Another path of development on the cooling side is the use of cryogenic LH2 from the tank to provide cooling before it is chemically used for energy generation. To assess such designs, a liquid nitrogen distribution infrastructure will be set up at the laboratory. The setup includes an evaporator to investigate the potential for using gaseous low-temperature fluids in cooling applications. The advantage of using LN2 to emulate the cryogenic fluid is that safety constraints are noticeably lower, making the test setup and operation easier and ultimately more cost-effective.

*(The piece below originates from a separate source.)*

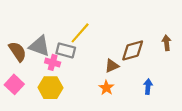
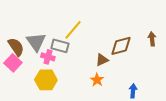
gray triangle: (39, 46) -> (36, 42), turned 35
pink square: (14, 84) -> (13, 63), moved
blue arrow: (148, 87) -> (133, 91), moved

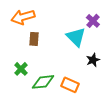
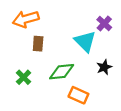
green diamond: (43, 82) -> (62, 72), moved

3.3. Parallel Pressure Chamber Operation

The electrification of the aircraft fleet necessitates the replacement of the classical bleed air-based ECS with an electric one. To test such designs within a realistic temperature and pressure envelope, two chambers are needed: one that emulates the exterior conditions at flight altitude pressure and temperature, and one that emulates cabin pressure. The interconnection of the Aircraft Calorimeter and the large low-pressure vessel, as shown in Figure 9, will allow for such testing to be performed in the future. Currently, work is being planned to ensure the parallel use of both chambers at different pressure levels.

4. Conclusions

This paper provided an exemplary overview of thermal management research conducted in the past at the Thermal Test Bench of the Fraunhofer Flight Test Facility. While in the past it was still possible to emulate heat loads with electrical heaters and cool them with air provided by the ECS, future applications require higher heat loads in testing and more powerful heat sinks than ventilation air. For these challenges, the Flight Test Facility is currently being enhanced to continue providing valuable contributions to national, European, and international research collaborations in the future.